What can be done by people, especially politicians, who care for human rights and minority rights? The only way to convince the Iranian regime to release the grip on the neck of the minorities is pressure: political, economic, and ultimately military pressure. It does not really matter which way the regime will be forced to stop the oppression – any kind of pressure is a step in the right direction. The goal should be, at least, cultural autonomy for the ethnic minorities of Iran. Cultural autonomy will allow these groups to develop themselves, to raise their national conscience, and enable them to participate in politics with dignity and thus hopefully lower the level of the regime’s hatred towards the minorities.
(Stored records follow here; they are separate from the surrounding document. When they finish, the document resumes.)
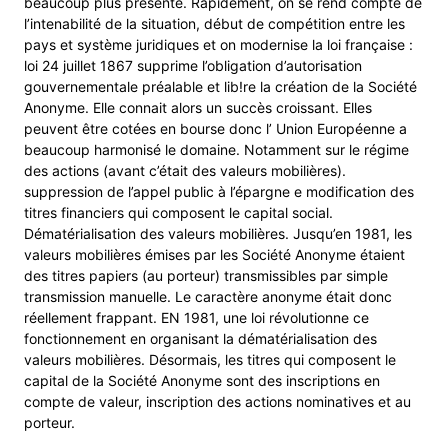
beaucoup plus présente. Rapidement, on se rend compte de
l’intenabilité de la situation, début de compétition entre les
pays et système juridiques et on modernise la loi française :
loi 24 juillet 1867 supprime l’obligation d’autorisation
gouvernementale préalable et lib!re la création de la Société
Anonyme. Elle connait alors un succès croissant. Elles
peuvent être cotées en bourse donc l’ Union Européenne a
beaucoup harmonisé le domaine. Notamment sur le régime
des actions (avant c’était des valeurs mobilières).
suppression de l’appel public à l’épargne e modification des
titres financiers qui composent le capital social.
Dématérialisation des valeurs mobilières. Jusqu’en 1981, les
valeurs mobilières émises par les Société Anonyme étaient
des titres papiers (au porteur) transmissibles par simple
transmission manuelle. Le caractère anonyme était donc
réellement frappant. EN 1981, une loi révolutionne ce
fonctionnement en organisant la dématérialisation des
valeurs mobilières. Désormais, les titres qui composent le
capital de la Société Anonyme sont des inscriptions en
compte de valeur, inscription des actions nominatives et au
porteur.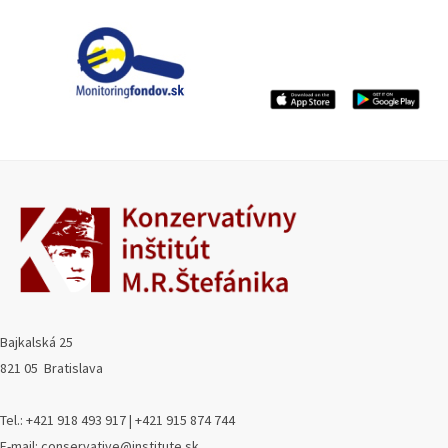
Bajkalská 25
821 05 Bratislava
Tel.: +421 918 493 917 | +421 915 874 744
E-mail: conservative@institute.sk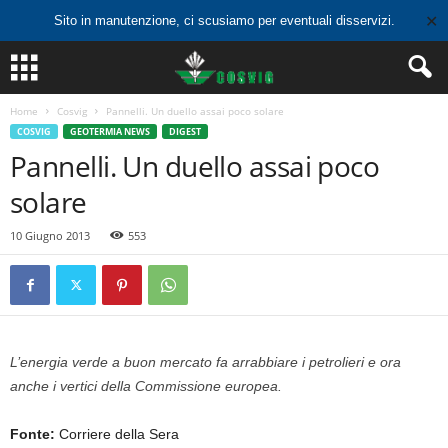
✕
Sito in manutenzione, ci scusiamo per eventuali disservizi.
Home
Cosvig
Pannelli. Un duello assai poco solare
COSVIG
GEOTERMIA NEWS
DIGEST
Pannelli. Un duello assai poco
solare
10 Giugno 2013
553
L’energia verde a buon mercato fa arrabbiare i petrolieri e ora
anche i vertici della Commissione europea.
Fonte:
Corriere della Sera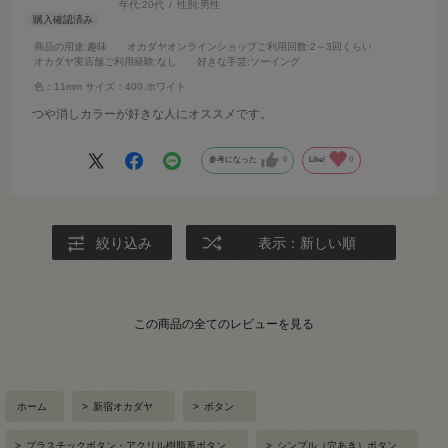
年代:
20代
性別:
男性
商品の用途
:趣味
オカダヤオンラインショップご利用回数
:2～3回くらい
オカダヤ実店舗ご利用経験
:なし
好きな手芸
:ソーイング
色：11mm
サイズ：400.ホワイト
つや消しカラーが好きな人にオススメです。
参考になった
0
Like!
0
絞り込み
表示：新しい順
この商品の全てのレビューを見る
ホーム
>
新宿オカダヤ
>
ボタン
>
プラスチックボタン・アクリル樹脂系ボタン
>
シンプル（穴あき）ボタン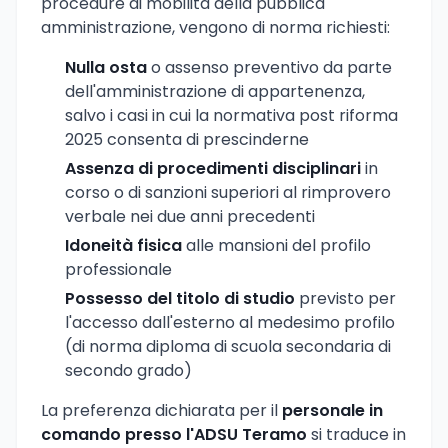
procedure di mobilità della pubblica
amministrazione, vengono di norma richiesti:
Nulla osta
o assenso preventivo da parte
dell'amministrazione di appartenenza,
salvo i casi in cui la normativa post riforma
2025 consenta di prescinderne
Assenza di procedimenti disciplinari
in
corso o di sanzioni superiori al rimprovero
verbale nei due anni precedenti
Idoneità fisica
alle mansioni del profilo
professionale
Possesso del titolo di studio
previsto per
l'accesso dall'esterno al medesimo profilo
(di norma diploma di scuola secondaria di
secondo grado)
La preferenza dichiarata per il
personale in
comando presso l'ADSU Teramo
si traduce in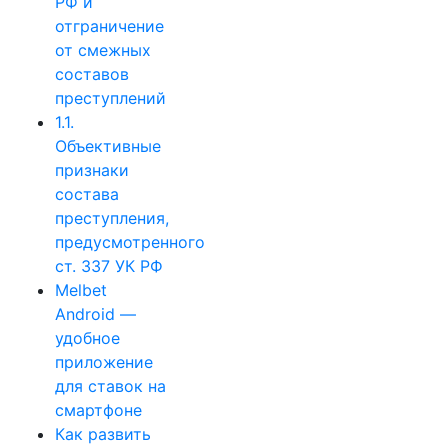
РФ и
отграничение
от смежных
составов
преступлений
1.1.
Объективные
признаки
состава
преступления,
предусмотренного
ст. 337 УК РФ
Melbet
Android —
удобное
приложение
для ставок на
смартфоне
Как развить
If the regime continues subjugating the minorities and denying their political, economic, and cultural rights, it could push them to revolt as we all have already seen during the last two years and to demand the creation of independent states for the minorities: Southern Azerbaijan in the north, Eastern Kurdistan in the west, Arabistan in the southwest, Western Baluchistan in the East and Southern Turkmenistan in the northeast of Iran. Such a process will bring down the Iranian regime, dismantle the artificial Iranian state and in addition, solve the problems of the terrorism which the Iranian regime spreads all over the Middle East and beyond. This will ultimately remove the threat to global security posed by the Iranian military nuclear program, by their drones and ballistic missiles which the regime develops with North Korean support. In a reality where the currently oppressed minorities of Iran become independent states, the world will be a safer and a better place to live in, including the Persians of Iran. The oppressed Azerbaijanis in Iran are more than ready and willing to exercise their rights to dignity, freedom, and independence, and the other minorities will proudly follow them. Whoever supports human rights and political freedoms should embrace and support this idea wholeheartedly.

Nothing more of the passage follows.